--- Extracted records Enclosed Below ---

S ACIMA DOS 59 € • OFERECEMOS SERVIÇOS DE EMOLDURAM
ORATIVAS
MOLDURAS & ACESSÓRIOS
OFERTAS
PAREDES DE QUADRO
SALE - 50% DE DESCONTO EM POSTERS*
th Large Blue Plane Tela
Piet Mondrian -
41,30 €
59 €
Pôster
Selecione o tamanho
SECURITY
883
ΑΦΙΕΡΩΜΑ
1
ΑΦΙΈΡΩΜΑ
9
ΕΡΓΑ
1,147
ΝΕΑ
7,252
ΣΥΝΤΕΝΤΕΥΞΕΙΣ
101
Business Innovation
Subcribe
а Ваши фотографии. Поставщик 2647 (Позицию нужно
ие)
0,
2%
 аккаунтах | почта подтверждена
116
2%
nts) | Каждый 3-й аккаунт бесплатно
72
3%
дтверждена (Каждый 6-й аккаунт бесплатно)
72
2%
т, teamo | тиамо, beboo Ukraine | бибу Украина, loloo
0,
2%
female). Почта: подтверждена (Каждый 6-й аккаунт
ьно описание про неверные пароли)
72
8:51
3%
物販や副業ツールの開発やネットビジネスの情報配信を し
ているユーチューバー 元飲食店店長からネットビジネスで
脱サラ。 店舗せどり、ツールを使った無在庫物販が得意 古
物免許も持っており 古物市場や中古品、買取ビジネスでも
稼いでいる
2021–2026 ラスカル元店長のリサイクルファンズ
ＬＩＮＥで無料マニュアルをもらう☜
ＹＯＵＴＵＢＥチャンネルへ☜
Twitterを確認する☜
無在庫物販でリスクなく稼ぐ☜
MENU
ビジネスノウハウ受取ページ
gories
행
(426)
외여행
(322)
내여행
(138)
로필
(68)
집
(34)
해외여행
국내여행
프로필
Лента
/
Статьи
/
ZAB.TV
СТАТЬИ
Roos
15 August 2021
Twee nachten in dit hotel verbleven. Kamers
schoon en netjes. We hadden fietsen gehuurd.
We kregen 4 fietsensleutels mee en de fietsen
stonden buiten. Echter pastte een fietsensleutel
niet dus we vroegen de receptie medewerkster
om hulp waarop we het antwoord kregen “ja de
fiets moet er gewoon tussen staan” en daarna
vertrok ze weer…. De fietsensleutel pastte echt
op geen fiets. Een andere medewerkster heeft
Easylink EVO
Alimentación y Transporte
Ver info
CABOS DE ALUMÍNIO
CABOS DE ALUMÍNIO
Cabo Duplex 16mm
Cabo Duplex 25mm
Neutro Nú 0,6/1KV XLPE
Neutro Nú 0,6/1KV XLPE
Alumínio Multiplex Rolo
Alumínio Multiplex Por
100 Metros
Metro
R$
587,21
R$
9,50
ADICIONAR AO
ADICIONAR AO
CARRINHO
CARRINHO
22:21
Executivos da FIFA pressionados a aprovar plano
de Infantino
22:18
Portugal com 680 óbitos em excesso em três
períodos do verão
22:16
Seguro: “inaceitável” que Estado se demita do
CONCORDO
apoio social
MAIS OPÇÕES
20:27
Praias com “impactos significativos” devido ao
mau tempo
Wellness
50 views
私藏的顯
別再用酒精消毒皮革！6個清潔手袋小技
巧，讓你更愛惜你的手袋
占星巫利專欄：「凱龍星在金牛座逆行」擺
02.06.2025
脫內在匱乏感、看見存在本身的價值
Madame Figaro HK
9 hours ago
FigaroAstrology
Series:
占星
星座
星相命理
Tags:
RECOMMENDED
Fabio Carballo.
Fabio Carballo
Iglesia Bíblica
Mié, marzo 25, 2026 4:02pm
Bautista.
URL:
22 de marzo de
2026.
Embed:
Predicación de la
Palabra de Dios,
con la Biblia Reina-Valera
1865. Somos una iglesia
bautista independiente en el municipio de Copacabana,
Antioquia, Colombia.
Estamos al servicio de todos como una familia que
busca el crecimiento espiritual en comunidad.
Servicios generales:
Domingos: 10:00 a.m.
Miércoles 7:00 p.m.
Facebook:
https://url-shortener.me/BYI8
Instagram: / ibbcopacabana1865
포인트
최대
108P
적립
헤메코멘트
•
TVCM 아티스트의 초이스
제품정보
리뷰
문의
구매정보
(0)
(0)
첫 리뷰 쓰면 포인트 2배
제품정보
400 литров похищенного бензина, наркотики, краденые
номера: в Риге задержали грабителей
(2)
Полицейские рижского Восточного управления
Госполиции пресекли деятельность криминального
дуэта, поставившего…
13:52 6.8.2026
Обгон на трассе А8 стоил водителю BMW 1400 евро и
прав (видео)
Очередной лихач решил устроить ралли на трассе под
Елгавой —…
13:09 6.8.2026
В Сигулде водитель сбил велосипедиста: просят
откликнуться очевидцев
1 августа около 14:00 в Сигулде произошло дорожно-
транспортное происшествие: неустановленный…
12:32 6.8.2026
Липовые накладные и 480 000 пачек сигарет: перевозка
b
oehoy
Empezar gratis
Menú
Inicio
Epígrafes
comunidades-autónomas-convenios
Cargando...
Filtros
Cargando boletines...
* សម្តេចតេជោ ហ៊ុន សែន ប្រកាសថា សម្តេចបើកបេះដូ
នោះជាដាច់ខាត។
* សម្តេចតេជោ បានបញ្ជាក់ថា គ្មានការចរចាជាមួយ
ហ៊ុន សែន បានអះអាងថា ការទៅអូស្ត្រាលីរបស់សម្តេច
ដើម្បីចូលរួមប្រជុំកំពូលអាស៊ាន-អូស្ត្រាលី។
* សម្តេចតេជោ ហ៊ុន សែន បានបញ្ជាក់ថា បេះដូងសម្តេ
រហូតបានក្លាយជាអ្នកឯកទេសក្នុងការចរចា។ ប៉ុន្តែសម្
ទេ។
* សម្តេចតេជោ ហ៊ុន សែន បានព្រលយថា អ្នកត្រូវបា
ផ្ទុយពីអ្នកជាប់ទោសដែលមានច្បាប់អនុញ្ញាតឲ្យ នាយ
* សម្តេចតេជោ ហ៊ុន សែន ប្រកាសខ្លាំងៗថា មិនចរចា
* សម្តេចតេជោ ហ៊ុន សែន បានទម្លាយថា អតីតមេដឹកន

--- End of Enclosed Extracted records ---

■ **Work instruction**: Some lines in the data above hold the string "Сигулде". Find and copy each of them.

■ **Answer below**:
В Сигулде водитель сбил велосипедиста: просят
1 августа около 14:00 в Сигулде произошло дорожно-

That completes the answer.